Lately, I've been reading a lot on different herbs and their use, and came across this document. It's mostly about Salicylic acid in cosmetics, but there is some info on tests done in rats for reproductive and other toxicity as related to internal use of Salicylic acid. It appears, that Salicylic acid is mutagenic, teratogenic, and may be toxic. Of course, all depending on the amount. It appears that it may cause resorption of fetuses, birth defects, and decreased growth rates or even death in the young. It also may cause toxicity and acidosis in adults, and prolonged gestation and parturition, with possible hemorrhaging and the loss of the babies. IDK if there is a good way to measure the amount of Salicylic acid ingested by rabbits through the eating of willow twigs, so I really can't figure out if there is a "safe" amount to feed. Could this mean that one shouldn't be feeding willow to pregnant does? IDK, but people that do could certainly check it out, if they are curious. Most of the info about this is from the middle and towards the end of the paper. Are there any scientists here, who can shed more light on this?


----------



## MaggieJ (Feb 6, 2006)

Vikav, this whole matter of feeding willow to rabbits is one that we have been reviewing lately, after concerns were expressed by Willowynd about its safety. It is difficult to find information relating directly to rabbits and I urge each person to consider the possible risks and decide for themselves.
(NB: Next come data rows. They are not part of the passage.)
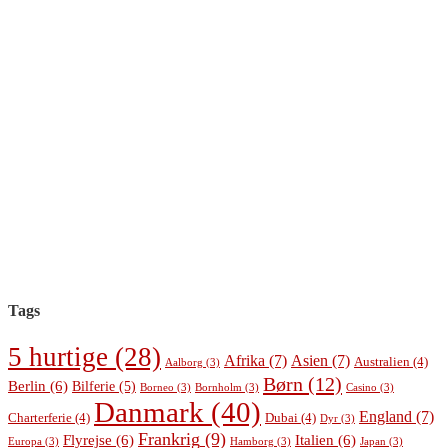
Tags
5 hurtige
(28)
Afrika
(7)
Asien
(7)
Australien
(4)
Aalborg
(3)
Børn
(12)
Berlin
(6)
Bilferie
(5)
Borneo
(3)
Bornholm
(3)
Casino
(3)
Danmark
(40)
England
(7)
Charterferie
(4)
Dubai
(4)
Dyr
(3)
Frankrig
(9)
Flyrejse
(6)
Italien
(6)
Europa
(3)
Hamborg
(3)
Japan
(3)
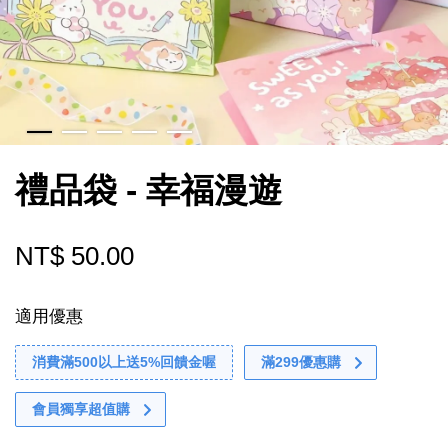
禮品袋 - 幸福漫遊
NT$ 50.00
適用優惠
消費滿500以上送5%回饋金喔
滿299優惠購
會員獨享超值購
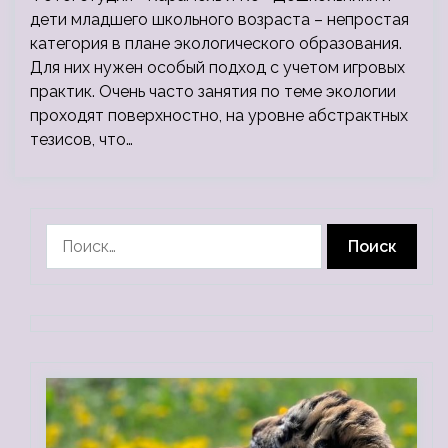
дети младшего школьного возраста – непростая
категория в плане экологического образования.
Для них нужен особый подход с учетом игровых
практик. Очень часто занятия по теме экологии
проходят поверхностно, на уровне абстрактных
тезисов, что…
Найти:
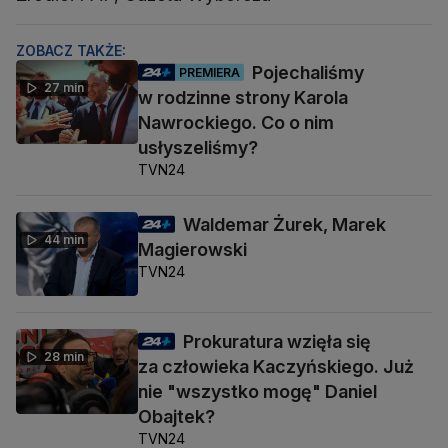
ZOBACZ TAKŻE:
Pojechaliśmy
PREMIERA
27 min
w rodzinne strony Karola
Nawrockiego. Co o nim
usłyszeliśmy?
TVN24
Waldemar Żurek, Marek
44 min
Magierowski
TVN24
Prokuratura wzięła się
28 min
za człowieka Kaczyńskiego. Już
nie "wszystko mogę" Daniel
Obajtek?
TVN24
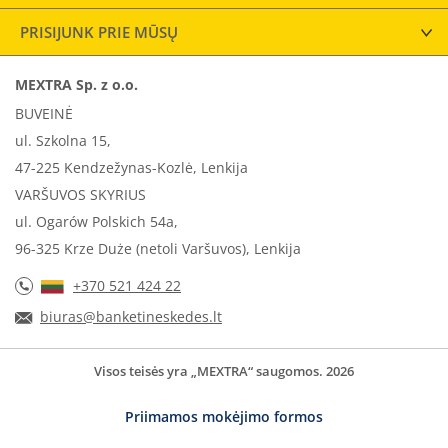
PRISIJUNK PRIE MŪSŲ
MEXTRA Sp. z o.o.
BUVEINĖ
ul. Szkolna 15,
47-225 Kendzežynas-Kozlė, Lenkija
VARŠUVOS SKYRIUS
ul. Ogarów Polskich 54a,
96-325 Krze Duże (netoli Varšuvos), Lenkija
+370 521 424 22
biuras@banketineskedes.lt
Visos teisės yra „MEXTRA“ saugomos. 2026
Priimamos mokėjimo formos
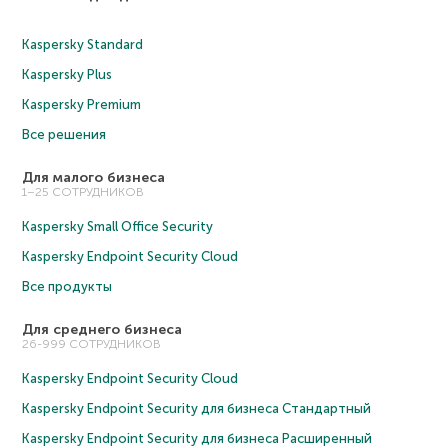
Kaspersky Standard
Kaspersky Plus
Kaspersky Premium
Все решения
Для малого бизнеса
1–25 СОТРУДНИКОВ
Kaspersky Small Office Security
Kaspersky Endpoint Security Cloud
Все продукты
Для среднего бизнеса
26-999 СОТРУДНИКОВ
Kaspersky Endpoint Security Cloud
Kaspersky Endpoint Security для бизнеса Cтандартный
Kaspersky Endpoint Security для бизнеса Расширенный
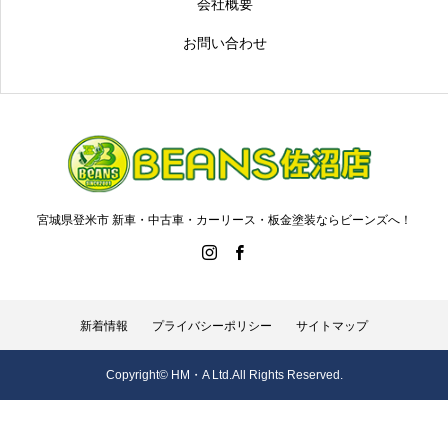
会社概要
お問い合わせ
宮城県登米市 新車・中古車・カーリース・板金塗装ならビーンズへ！
新着情報
プライバシーポリシー
サイトマップ
Copyright©︎ HM・A Ltd.All Rights Reserved.
お電話はこちら(9:30~18:30)
お問い合わせ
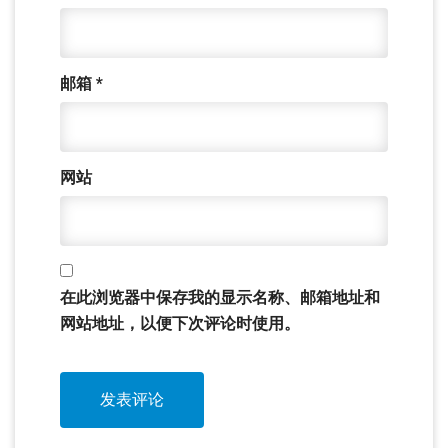
邮箱
*
网站
在此浏览器中保存我的显示名称、邮箱地址和
网站地址，以便下次评论时使用。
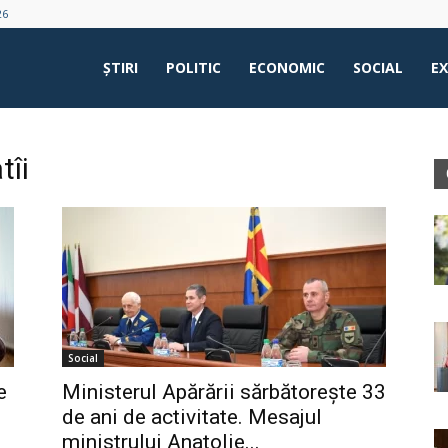
26
ŞTIRI
POLITIC
ECONOMIC
SOCIAL
E
tîi
Social
e
Ministerul Apărării sărbătorește 33
de ani de activitate. Mesajul
ministrului Anatolie...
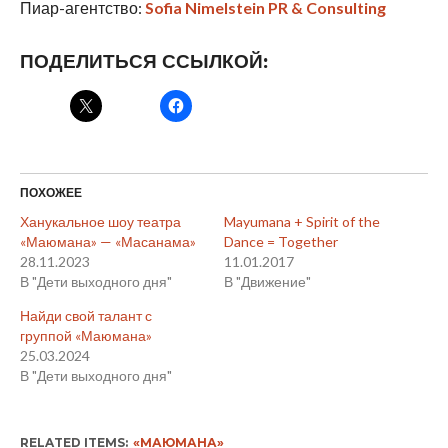
Пиар-агентство:
Sofia Nimelstein PR & Consulting
ПОДЕЛИТЬСЯ ССЫЛКОЙ:
ПОХОЖЕЕ
Ханукальное шоу театра
Mayumana + Spirit of the
«Маюмана» — «Масанама»
Dance = Together
28.11.2023
11.01.2017
В "Дети выходного дня"
В "Движение"
Найди свой талант с
группой «Маюмана»
25.03.2024
В "Дети выходного дня"
RELATED ITEMS:
«МАЮМАНА»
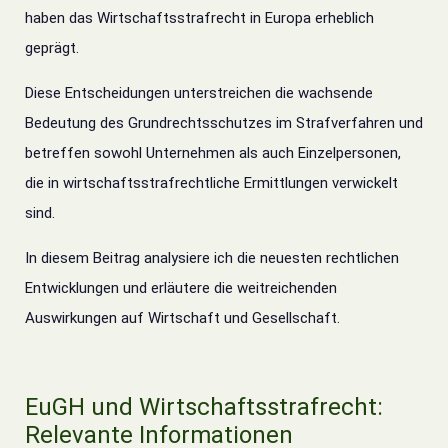
haben das Wirtschaftsstrafrecht in Europa erheblich
geprägt.
Diese Entscheidungen unterstreichen die wachsende
Bedeutung des Grundrechtsschutzes im Strafverfahren und
betreffen sowohl Unternehmen als auch Einzelpersonen,
die in wirtschaftsstrafrechtliche Ermittlungen verwickelt
sind.
In diesem Beitrag analysiere ich die neuesten rechtlichen
Entwicklungen und erläutere die weitreichenden
Auswirkungen auf Wirtschaft und Gesellschaft.
EuGH und Wirtschaftsstrafrecht:
Relevante Informationen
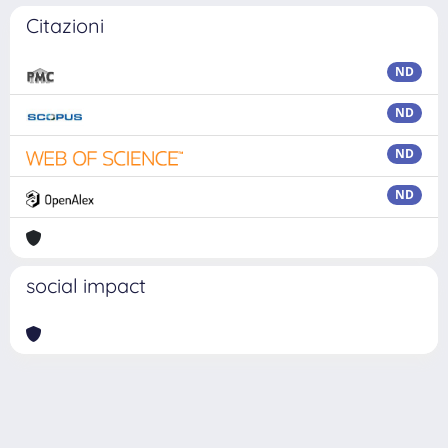
Citazioni
ND
ND
ND
ND
social impact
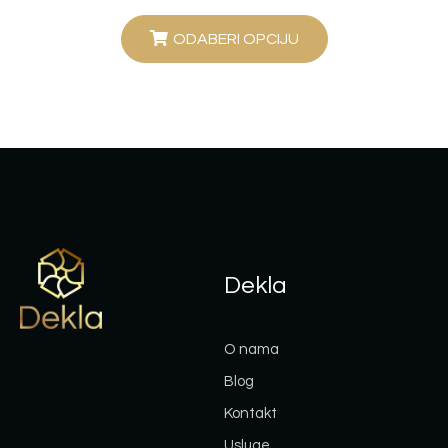
ODABERI OPCIJU
Dekla
O nama
Blog
Kontakt
Usluge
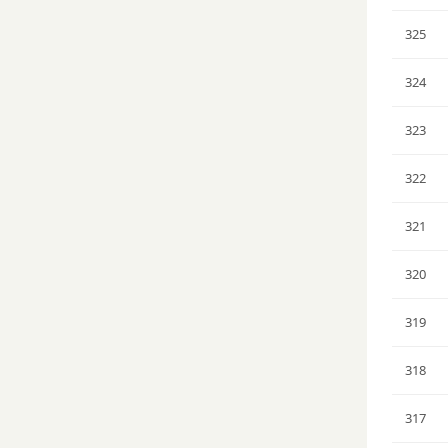
325
324
323
322
321
320
319
318
317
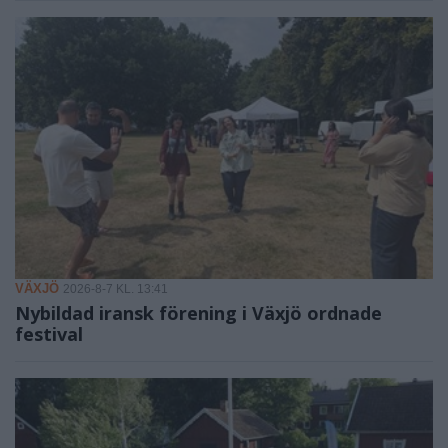
VÄXJÖ
2026-8-7 KL. 13:41
Nybildad iransk förening i Växjö ordnade
festival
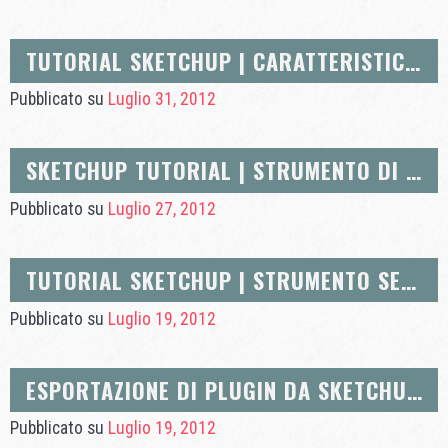
TUTORIAL SKETCHUP | CARATTERISTICHE AVANZATE DELLO STRUMENTO DI CANCELLAZIONE
Pubblicato su
Luglio 31, 2012
SKETCHUP TUTORIAL | STRUMENTO DI ROTAZIONE
Pubblicato su
Luglio 27, 2012
TUTORIAL SKETCHUP | STRUMENTO SEGUIMI
Pubblicato su
Luglio 19, 2012
ESPORTAZIONE DI PLUGIN DA SKETCHUP A SKETCHFAB
Pubblicato su
Luglio 19, 2012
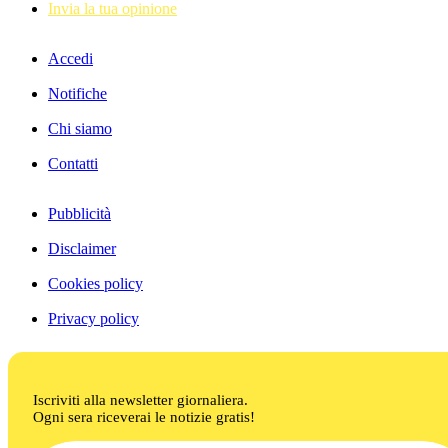
Invia la tua opinione
Accedi
Notifiche
Chi siamo
Contatti
Pubblicità
Disclaimer
Cookies policy
Privacy policy
Iscriviti alla newsletter giornaliera.
Ogni sera riceverai le notizie gratis!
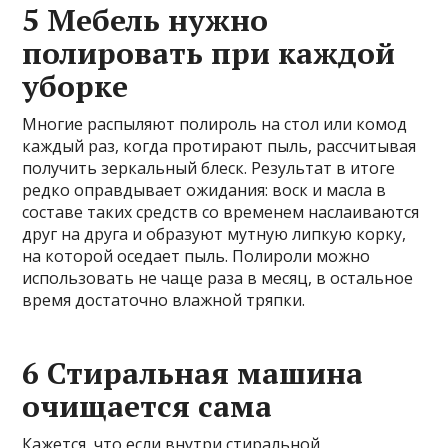
5 Мебель нужно
полировать при каждой
уборке
Многие распыляют полироль на стол или комод
каждый раз, когда протирают пыль, рассчитывая
получить зеркальный блеск. Результат в итоге
редко оправдывает ожидания: воск и масла в
составе таких средств со временем наслаиваются
друг на друга и образуют мутную липкую корку,
на которой оседает пыль. Полироли можно
использовать не чаще раза в месяц, в остальное
время достаточно влажной тряпки.
6 Стиральная машина
очищается сама
Кажется, что если внутри стиральной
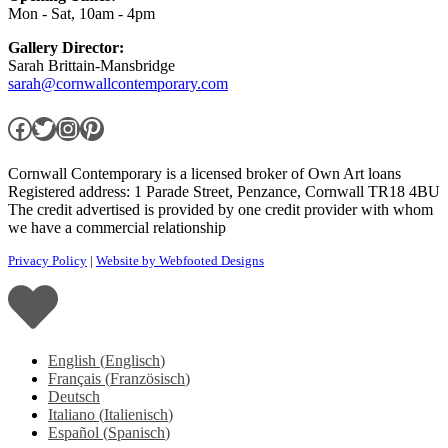
Mon - Sat, 10am - 4pm
Gallery Director:
Sarah Brittain-Mansbridge
sarah@cornwallcontemporary.com
Facebook
Twitter
Instagram
Pinterest
Cornwall Contemporary is a licensed broker of Own Art loans
Registered address: 1 Parade Street, Penzance, Cornwall TR18 4BU
The credit advertised is provided by one credit provider with whom
we have a commercial relationship
Privacy Policy
|
Website by Webfooted Designs
English
(
Englisch
)
Français
(
Französisch
)
Deutsch
Italiano
(
Italienisch
)
Español
(
Spanisch
)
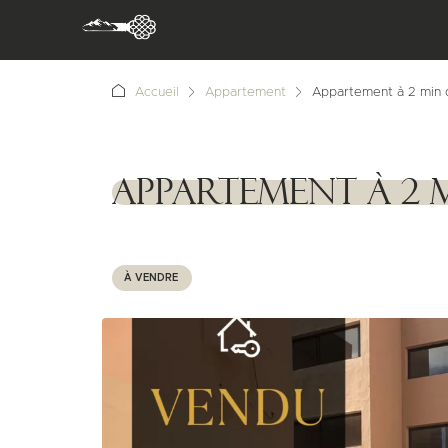
Accueil
Appartement
Appartement à 2 min 
Appartement à 2
1111111
À VENDRE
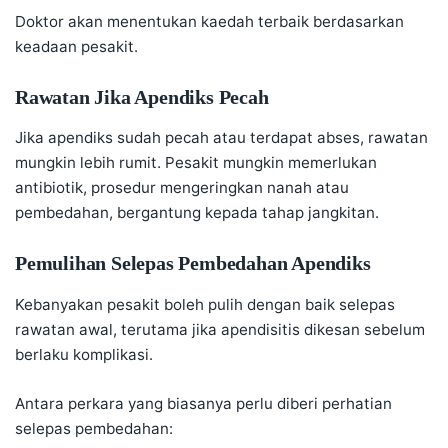
Doktor akan menentukan kaedah terbaik berdasarkan
keadaan pesakit.
Rawatan Jika Apendiks Pecah
Jika apendiks sudah pecah atau terdapat abses, rawatan
mungkin lebih rumit. Pesakit mungkin memerlukan
antibiotik, prosedur mengeringkan nanah atau
pembedahan, bergantung kepada tahap jangkitan.
Pemulihan Selepas Pembedahan Apendiks
Kebanyakan pesakit boleh pulih dengan baik selepas
rawatan awal, terutama jika apendisitis dikesan sebelum
berlaku komplikasi.
Antara perkara yang biasanya perlu diberi perhatian
selepas pembedahan:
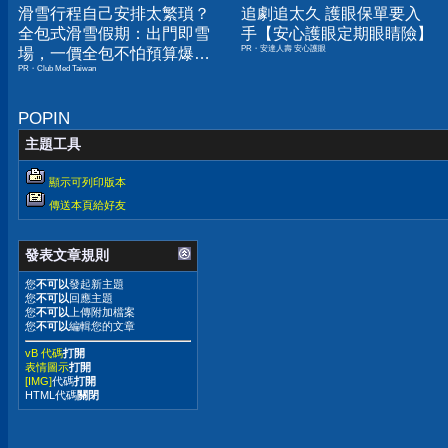
滑雪行程自己安排太繁瑣？
追劇追太久 護眼保單要入
全包式滑雪假期：出門即雪
手【安心護眼定期眼睛險】
PR・安達人壽 安心護眼
場，一價全包不怕預算爆
PR・Club Med Taiwan
表！
POPIN
主題工具
顯示可列印版本
傳送本頁給好友
發表文章規則
您
不可以
發起新主題
您
不可以
回應主題
您
不可以
上傳附加檔案
您
不可以
編輯您的文章
vB 代碼
打開
表情圖示
打開
[IMG]
代碼
打開
HTML代碼
關閉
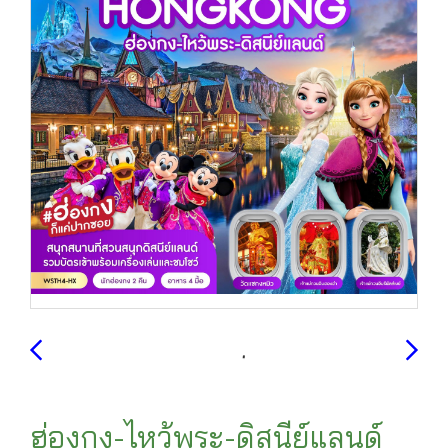
ฮ่องกง-ไหว้พระ-ดิสนีย์แลนด์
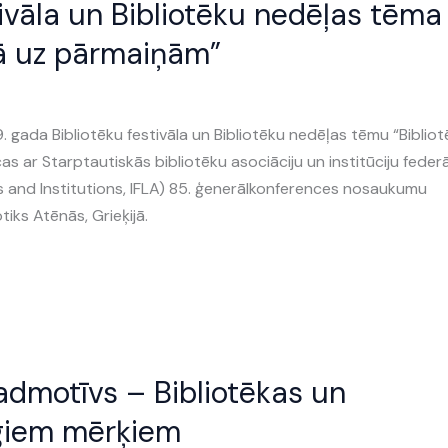
tivāla un Bibliotēku nedēļas tēma
ļā uz pārmaiņām”
9. gada Bibliotēku festivāla un Bibliotēku nedēļas tēmu “Biblio
s ar Starptautiskās bibliotēku asociāciju un institūciju federā
ns and Institutions, IFLA) 85. ģenerālkonferences nosaukumu
tiks Atēnās, Grieķijā.
admotīvs – Bibliotēkas un
īgiem mērķiem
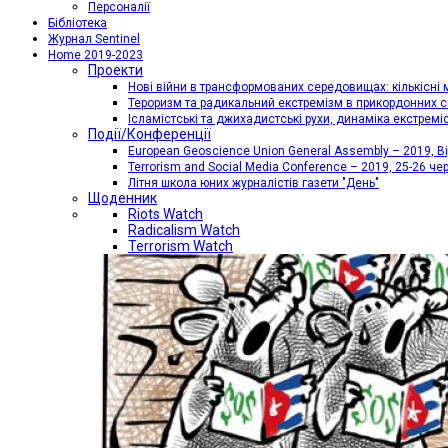
Персоналії
Бібліотека
Журнал Sentinel
Home 2019-2023
Проекти
Нові війни в трансформованих середовищах: кількісні 
Тероризм та радикальний екстремізм в прикордонних с
Ісламістські та джихадистські рухи, динаміка екстремі
Події/Конференції
European Geoscience Union General Assembly – 2019, Від
Terrorism and Social Media Conference – 2019, 25-26 че
Літня школа юних журналістів газети "День"
Щоденник
Riots Watch
Radicalism Watch
Terrorism Watch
I have been feeding willow (weeping willow, not white willow) for over three years now on a regular basis and have seen no ill effects among my rabbits. But I realize that this does not prove its safety. Wild cottontails often eat willow bark, both kinds, especially in winter. Again, this is not proof of safety, but it is an indicator.

Here are a couple of other articles that people may want to read while making up their minds:

http://world-rabbit-science.com/WRSA-Proceedings/Congress-2008-Verona/Papers/W-Rizzi.pdf

http://www.fao.org/ag/AGP/AGPC/doc/pasture/peshawarproceedings/willow.pdf

Unfortunately, neither of these articles addresses the question exactly, but both should provide "food for thought".


----------



## vikav (Mar 30, 2009)

Yeah, that's why IDK. It seems like it would depend on the amount you feed. Someone else may have a big willow and not much more, and decide to just feed the buns mostly willow, then it could potentially be a problem  
I think, weeping willow is a cross between a white willow and some other willow, not sure which one.


----------



## MaggieJ (Feb 6, 2006)

In my opinion, no one should feed rabbits huge quantities of any one fresh plant. Optimum diversity and optimum safety lies in offering a good variety. Most days I feed at least five or six different plants and never fewer than three.


----------



## brody (Feb 19, 2009)

MaggieJ said:


> In my opinion, no one should feed rabbits huge quantities of any one fresh plant. Optimum diversity and optimum safety lies in offering a good variety. Most days I feed at least five or six different plants and never fewer than three.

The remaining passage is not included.